Why we braai on Heritage Day

The legendary King Shaka was renowned for the prominent role he played in uniting the various Zulu clans into a cohesive nation. Consequently, Shaka Day was observed each year in KwaZulu-Natal on 24 September, the presumed date of the king’s death in 1828.

During the 1990s, just before the dawn of democracy, the then government of national unity chose not to include Shaka Day in the proposed Public Holidays Bill. The Inkatha Freedom Party objected strongly to this decision and refused to sign the Bill.

As a compromise, it was eventually decided to include the holiday but rename it Heritage Day to promote unity among South Africa’s diverse cultural heritage.

Fast forward to 2005 and celebrity chef Jan Scannell (aka Jan Braai) began campaigning to rebrand the holiday as Braai Day as a means of nurturing a common national pastime which is shared across all South African races and cultures. “The ingredients may differ, but one thing that never changes is that when South Africans have something to celebrate, we light fires and prepare great feasts,” he reasoned.

Two years later Archbishop Desmond Tutu was appointed patron of Braai Day. “We’re going to have this wonderful thing on the 24th of this month,” he was quoted as saying, “when we all gather round one fire. It’s a fantastic thing, a very simple idea.

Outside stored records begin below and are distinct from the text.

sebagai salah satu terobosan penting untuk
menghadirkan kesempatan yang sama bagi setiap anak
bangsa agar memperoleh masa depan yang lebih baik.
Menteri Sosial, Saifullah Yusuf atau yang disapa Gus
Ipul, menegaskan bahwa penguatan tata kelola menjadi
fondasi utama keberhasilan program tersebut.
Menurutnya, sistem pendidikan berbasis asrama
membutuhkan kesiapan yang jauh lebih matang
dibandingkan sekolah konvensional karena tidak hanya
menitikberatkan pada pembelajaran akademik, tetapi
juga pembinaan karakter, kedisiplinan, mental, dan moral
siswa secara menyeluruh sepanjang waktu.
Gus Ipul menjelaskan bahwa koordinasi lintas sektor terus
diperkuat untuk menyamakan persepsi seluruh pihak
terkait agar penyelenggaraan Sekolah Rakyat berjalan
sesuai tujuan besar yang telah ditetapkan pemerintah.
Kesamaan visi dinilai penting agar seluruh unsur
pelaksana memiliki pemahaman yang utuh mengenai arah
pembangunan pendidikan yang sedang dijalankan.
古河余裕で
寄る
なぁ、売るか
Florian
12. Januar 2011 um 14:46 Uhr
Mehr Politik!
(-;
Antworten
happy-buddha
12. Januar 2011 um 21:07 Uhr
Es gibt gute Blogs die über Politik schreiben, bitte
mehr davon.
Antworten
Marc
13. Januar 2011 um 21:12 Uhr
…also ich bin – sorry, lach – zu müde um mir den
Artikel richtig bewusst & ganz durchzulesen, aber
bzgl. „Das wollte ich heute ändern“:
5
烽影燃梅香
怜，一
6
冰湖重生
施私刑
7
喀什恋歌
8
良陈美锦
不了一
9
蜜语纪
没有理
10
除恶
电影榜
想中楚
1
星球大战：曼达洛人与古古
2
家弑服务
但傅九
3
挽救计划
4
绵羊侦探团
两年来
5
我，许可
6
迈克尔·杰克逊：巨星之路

“Irrespective of your politics, of your culture, of your race, of your whatever, hierdie ding doen ons saam… just South Africans doing one thing together, and recognising that we are a fantastic nation.”

So whether you prefer to call it chisa nyama, ukosa, barbeque (anyone?), or just a braai, Heritage Day has been set aside for you to unite with fellow South Africans around a fire and wave a flag to celebrate the rich and varied cultural heritage of our magnificent and beautiful country.